Experts: New SARS-CoV-2 strain isn’t a reason to panic

"There is no demonstration yet that these strains are biologically different in ways that would require any change in current recommendations meant to limit the spread of COVID-19," says Stuart Ray. (Credit: Finnbarr Webster/Getty Images)

The new, reportedly faster spreading strain of SARS-CoV-2, shouldn’t cause alarm, but does underscore the importance of following established prevention procedures, two experts say.

In recent weeks, genetically divergent strains of SARS-CoV-2, the virus behind COVID-19, have been reported to be rapidly spreading in the United Kingdom, South Africa, and other nations, fueling fears that a darker chapter may be looming in the story of the current pandemic.

Stuart Ray and Robert Bollinger, Jr., say that while health experts should carefully follow and study the new strains, the variant viruses and the illnesses they produce do not warrant either more concern or, more importantly, any changes in established prevention measures and ongoing vaccination programs.

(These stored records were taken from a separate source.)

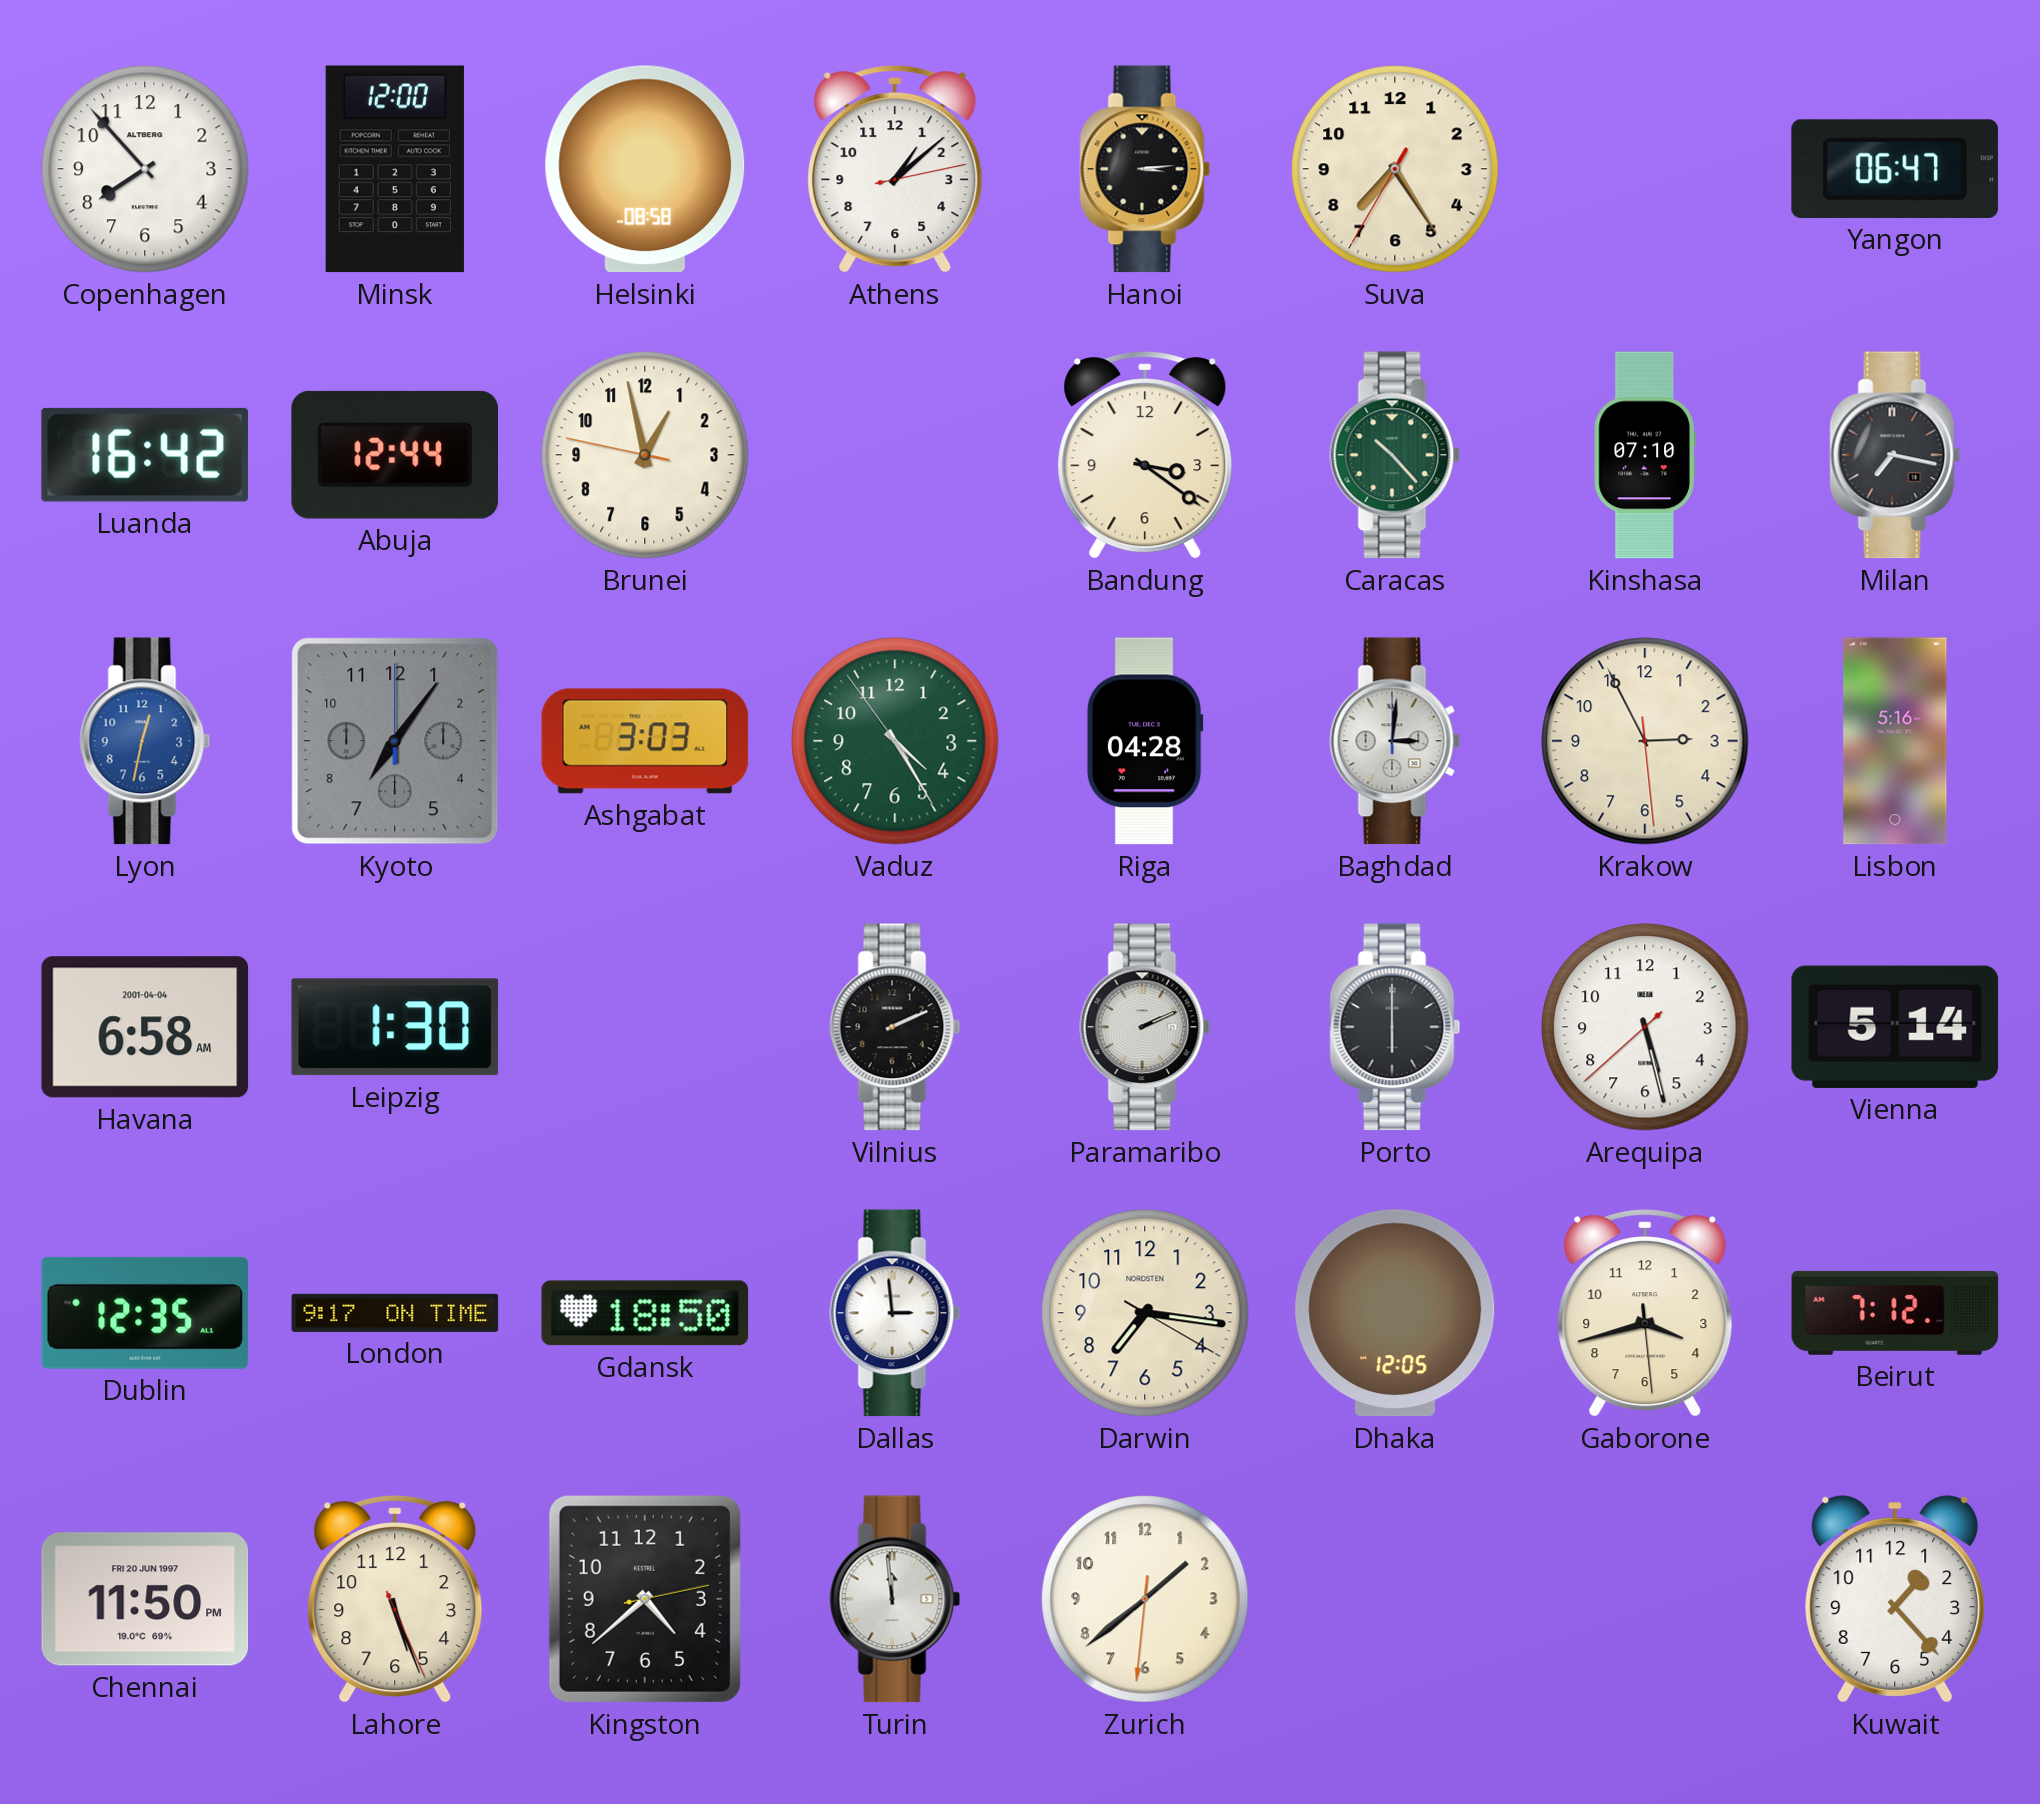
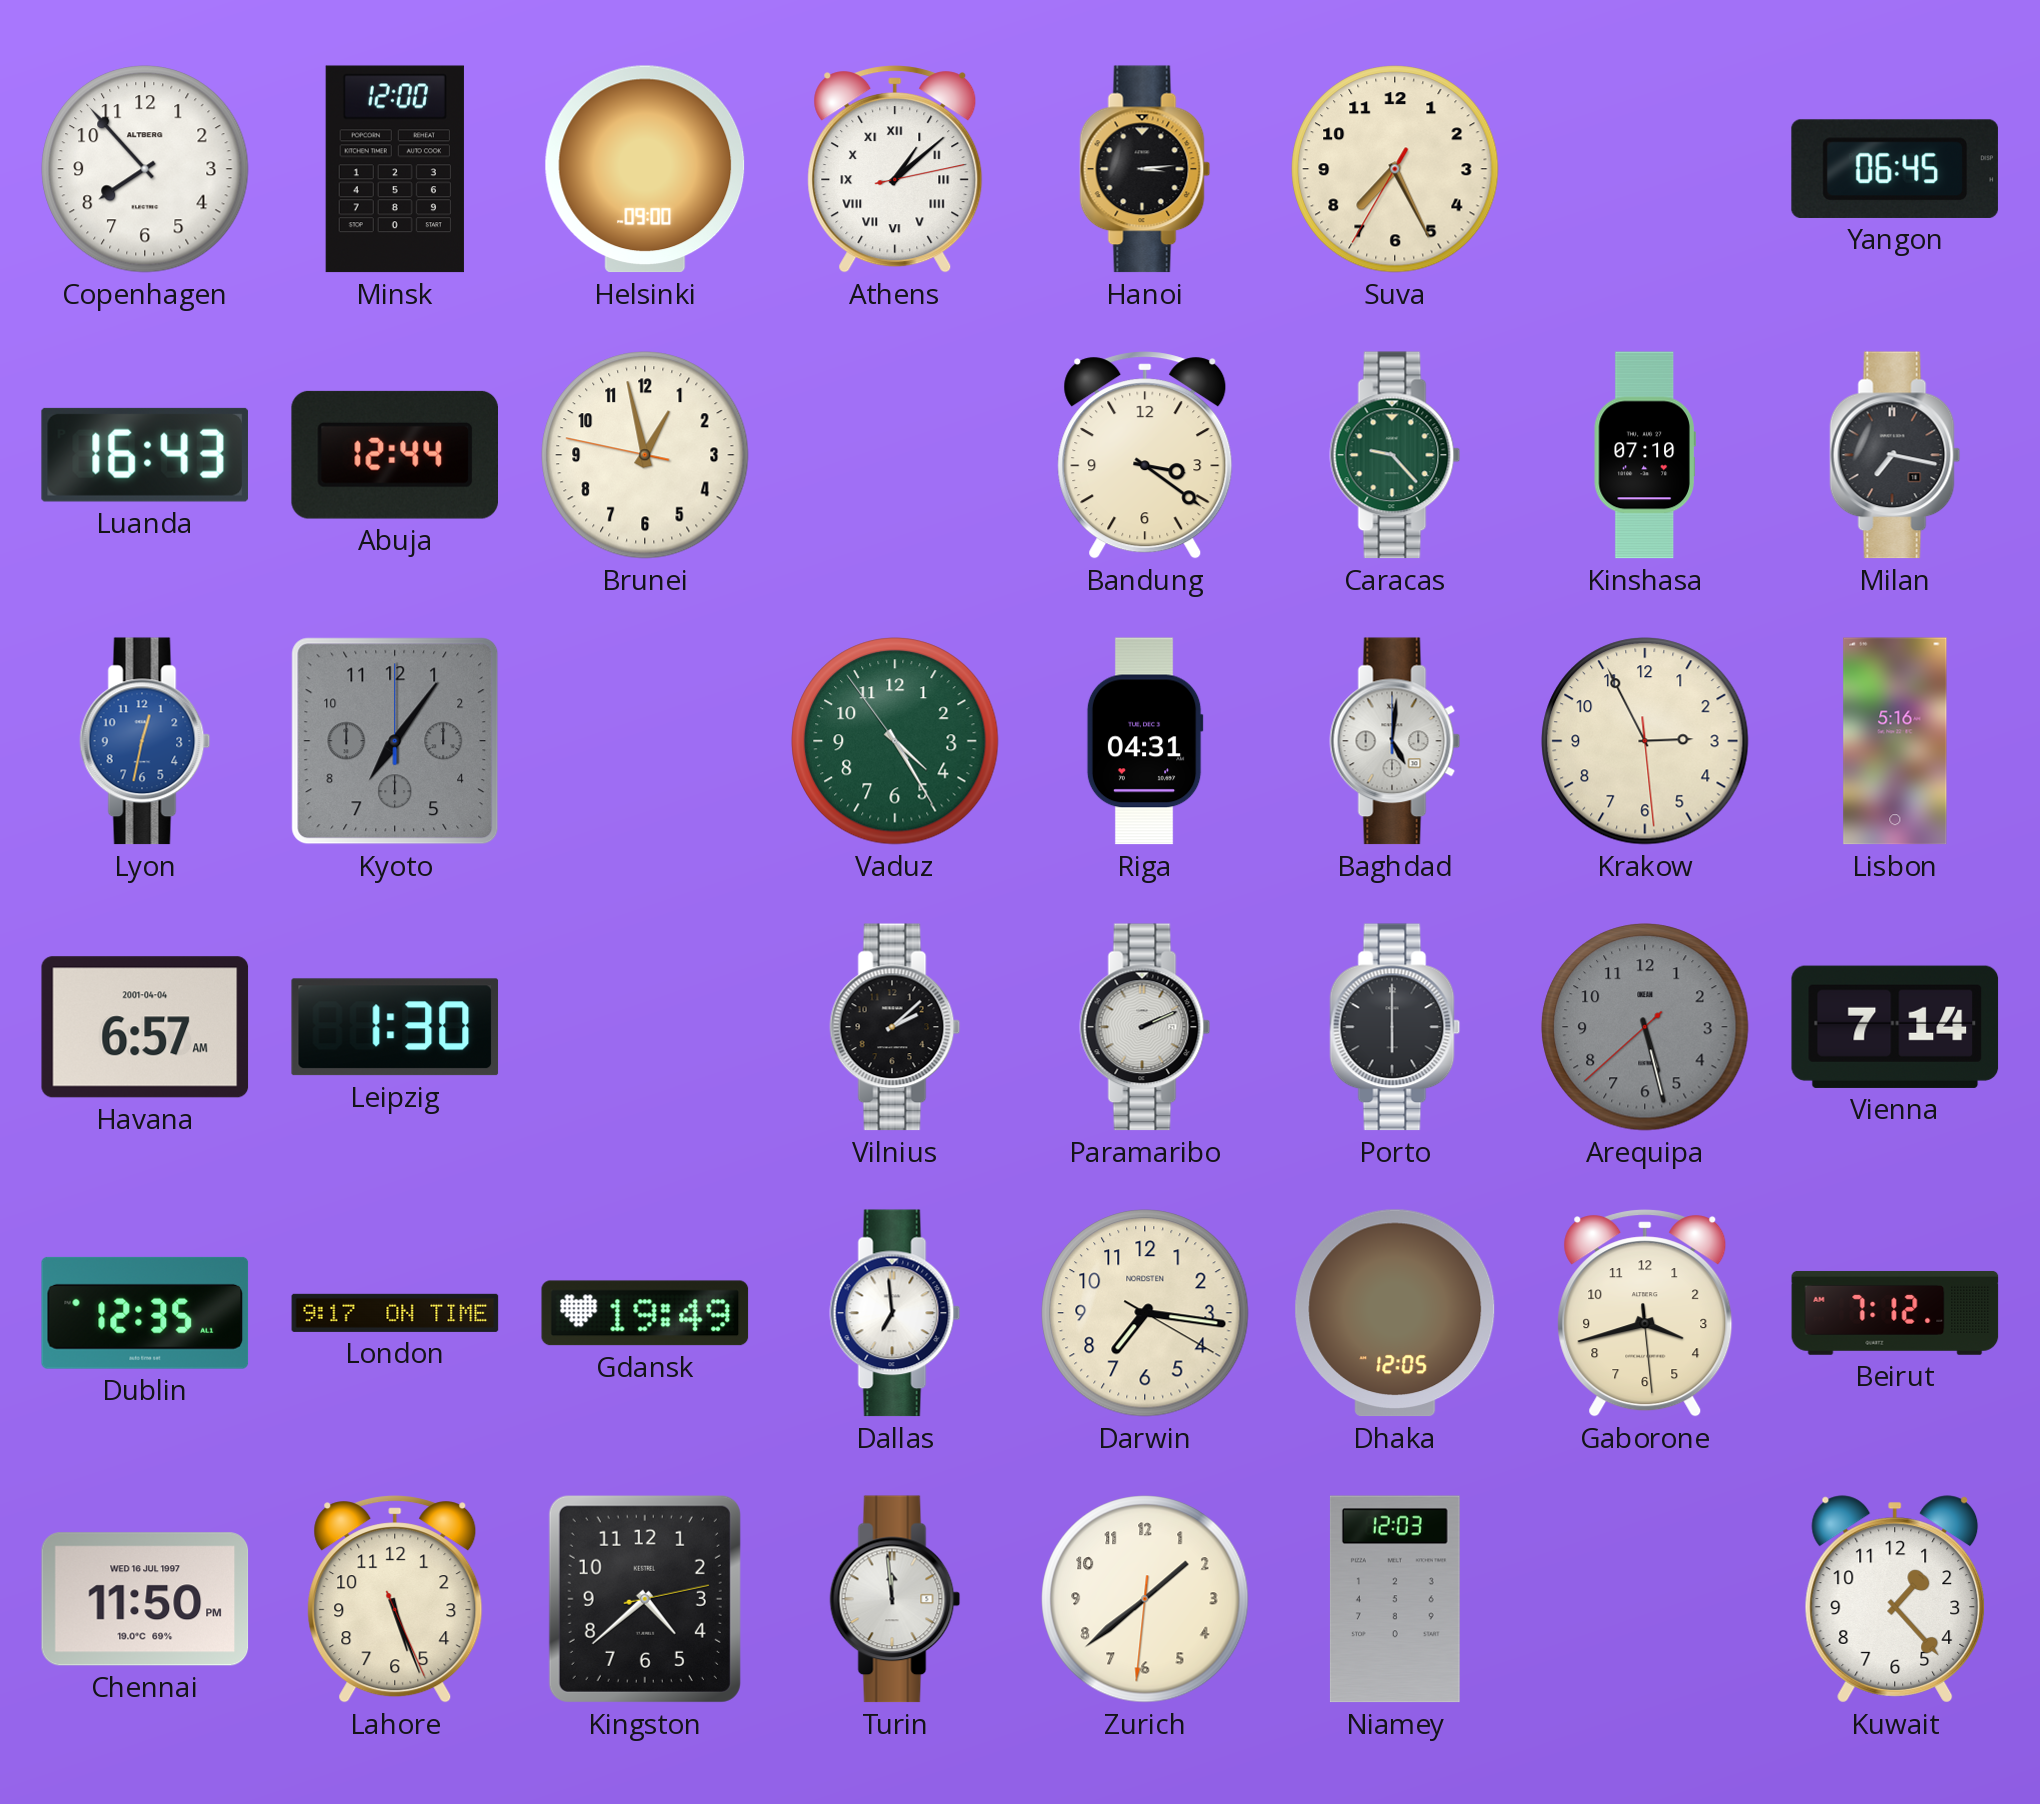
Helsinki: 08:58 -> 09:00
Athens numerals: Arabic -> Roman
Suva: 7:24 -> 7:25
Yangon: 06:47 -> 06:45
Luanda: 16:42 -> 16:43
Caracas: 10:23 -> 9:23
Ashgabat: 3:03 -> none
Riga: 04:28 -> 04:31
Baghdad: 3:01 -> 5:01
Havana: 6:58 -> 6:57
Vilnius: 2:11 -> 2:08
Arequipa dial: white -> grey
Vienna: 5:14 -> 7:14
Gdansk: 18:50 -> 19:49
Dallas: 2:59 -> 6:59
Chennai date: FRI 20 JUN 1997 -> WED 16 JUL 1997
Niamey: none -> 12:03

“There is no demonstration yet that these strains are biologically different in ways that would require any change in current recommendations meant to limit the spread of COVID-19,” says Ray, professor of medicine at the Johns Hopkins University School of Medicine. “In particular, there is no evidence at this time indicating that immune responses produced by the current vaccines would be evaded by these strains.”

Bollinger, professor of infectious diseases and professor of medicine, agrees.

“All viruses mutate over time—with the influenza virus as the best-known example—and we learn to deal with those changes accordingly,” Bollinger says. “There is no reason to believe that the COVID-19 vaccines currently being administered will not work with the SARS-CoV-2 variants reported in Europe and Africa. And scientists around the world will be examining the genetic makeup of the new strains to ensure that situation doesn’t change.”

Bollinger notes that the SARS-CoV-2 variant first detected in southeast England this past September has now become the most common cause of COVID-19 in the region, responsible for about 60% of all new cases in London. Travelers from the United Kingdom have spread the strain to other countries, including Denmark, the Netherlands, and possibly Belgium.

Although the new virus strain—and another genetic variant like it in South Africa—have been reported as more easily transmitted than the original strain, Bollinger says that people should not panic.

“They may be easier to spread, but there is no evidence that they are more dangerous in terms of causing a more severe form of COVID-19,” he says. “Besides, environmental or behavioral factors might be responsible for the recent surge in cases in England, rather than a genetic change in the virus.”

The emergence of SARS-CoV-2 genetic variants underscores the continuing need to follow proven protective measures, such as wearing a mask in public, frequent hand washing, and physical distancing, Ray says.

“As the virus continues to mutate and exploit more of its genetic landscape, there is always the small possibility that it will adapt to antiviral drugs and vaccines, making the current therapies less effective,” he says.

“Not contracting and spreading the virus—no matter which strains we encounter—is still the best way to beat the pandemic.”